Source material ▸
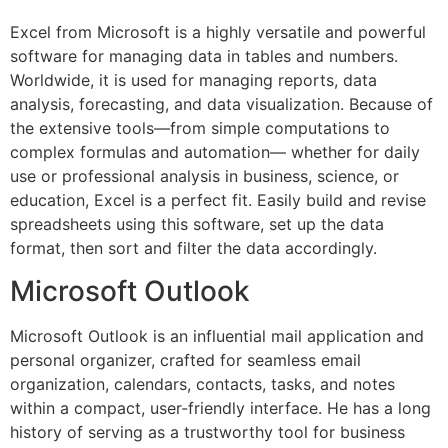
Excel from Microsoft is a highly versatile and powerful
software for managing data in tables and numbers.
Worldwide, it is used for managing reports, data
analysis, forecasting, and data visualization. Because of
the extensive tools—from simple computations to
complex formulas and automation— whether for daily
use or professional analysis in business, science, or
education, Excel is a perfect fit. Easily build and revise
spreadsheets using this software, set up the data
format, then sort and filter the data accordingly.
Microsoft Outlook
Microsoft Outlook is an influential mail application and
personal organizer, crafted for seamless email
organization, calendars, contacts, tasks, and notes
within a compact, user-friendly interface. He has a long
history of serving as a trustworthy tool for business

Problem statement ▸ What is needed is an exact retyping of the lines from the start of the data through the line with "education, Excel is", with both end lines kept and every picture left out.

Task output ▸
Excel from Microsoft is a highly versatile and powerful
software for managing data in tables and numbers.
Worldwide, it is used for managing reports, data
analysis, forecasting, and data visualization. Because of
the extensive tools—from simple computations to
complex formulas and automation— whether for daily
use or professional analysis in business, science, or
education, Excel is a perfect fit. Easily build and revise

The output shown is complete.